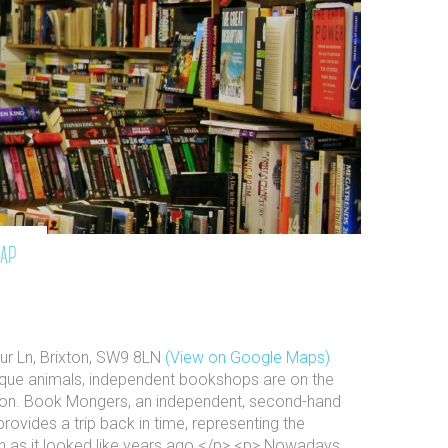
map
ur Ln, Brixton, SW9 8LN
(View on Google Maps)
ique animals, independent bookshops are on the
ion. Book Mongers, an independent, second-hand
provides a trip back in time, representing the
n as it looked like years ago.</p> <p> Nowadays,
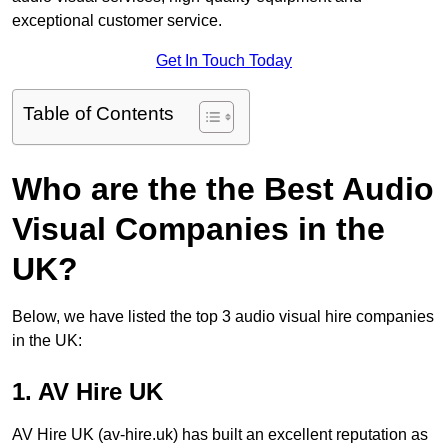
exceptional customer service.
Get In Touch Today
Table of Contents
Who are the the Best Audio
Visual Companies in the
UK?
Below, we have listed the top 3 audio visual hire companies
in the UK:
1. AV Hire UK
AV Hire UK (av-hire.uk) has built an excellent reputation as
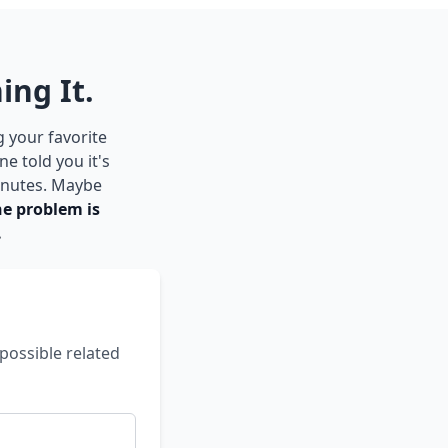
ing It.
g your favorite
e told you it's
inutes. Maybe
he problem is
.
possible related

══════════

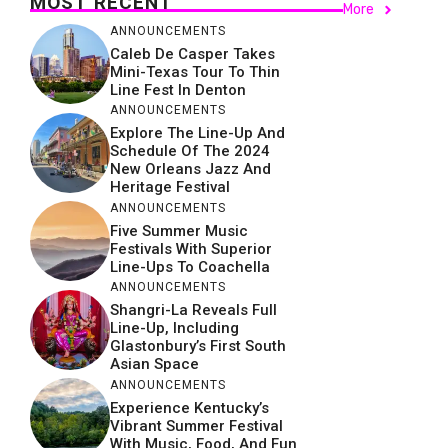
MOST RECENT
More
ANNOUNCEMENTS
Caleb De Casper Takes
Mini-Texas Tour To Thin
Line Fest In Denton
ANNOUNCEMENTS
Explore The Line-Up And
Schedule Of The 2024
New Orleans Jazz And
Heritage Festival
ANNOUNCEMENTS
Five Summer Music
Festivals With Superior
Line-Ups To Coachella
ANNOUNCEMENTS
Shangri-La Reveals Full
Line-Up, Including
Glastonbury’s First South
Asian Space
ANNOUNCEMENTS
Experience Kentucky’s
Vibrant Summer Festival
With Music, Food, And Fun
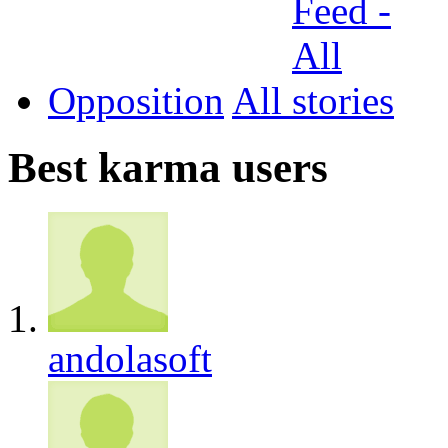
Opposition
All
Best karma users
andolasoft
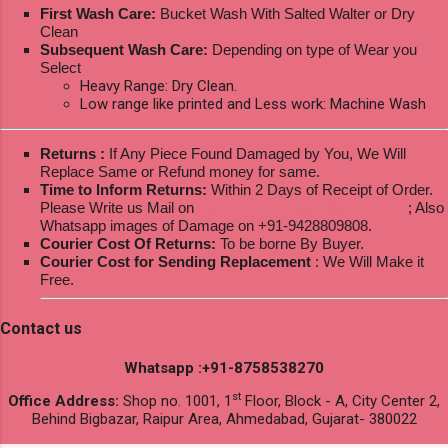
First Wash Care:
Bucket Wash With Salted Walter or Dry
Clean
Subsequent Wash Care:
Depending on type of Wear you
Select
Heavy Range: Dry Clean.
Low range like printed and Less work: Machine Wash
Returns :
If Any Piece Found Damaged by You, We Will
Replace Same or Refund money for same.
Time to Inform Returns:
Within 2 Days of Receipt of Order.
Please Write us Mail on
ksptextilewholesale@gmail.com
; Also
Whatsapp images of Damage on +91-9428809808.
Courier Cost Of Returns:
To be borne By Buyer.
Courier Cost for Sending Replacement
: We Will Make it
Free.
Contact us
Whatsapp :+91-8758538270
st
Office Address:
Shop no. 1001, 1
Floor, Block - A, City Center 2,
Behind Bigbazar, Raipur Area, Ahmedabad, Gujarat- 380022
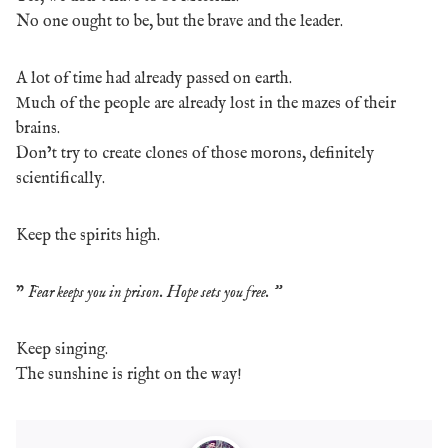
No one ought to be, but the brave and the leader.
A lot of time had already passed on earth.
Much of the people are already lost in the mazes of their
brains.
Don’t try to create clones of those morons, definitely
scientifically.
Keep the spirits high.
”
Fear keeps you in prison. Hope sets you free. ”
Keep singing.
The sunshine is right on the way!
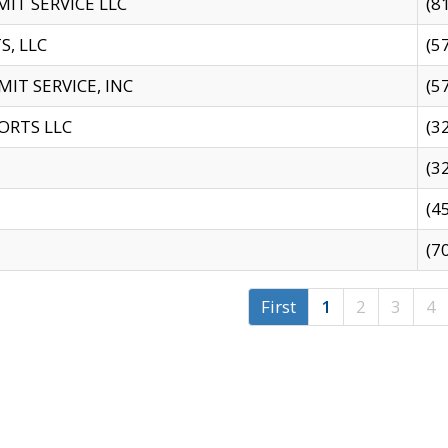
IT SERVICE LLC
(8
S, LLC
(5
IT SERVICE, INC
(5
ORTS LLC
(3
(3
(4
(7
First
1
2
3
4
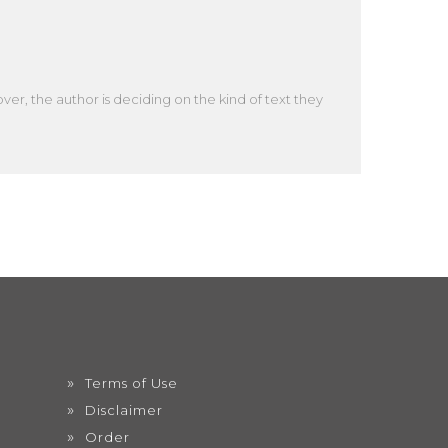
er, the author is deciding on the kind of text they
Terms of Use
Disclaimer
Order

══════════

**Assignment:**
Which of the lines above carry the string "Returns"? Pick them out and copy them.

**Exercise answer:**
Returns :
Time to Inform Returns:
Courier Cost Of Returns:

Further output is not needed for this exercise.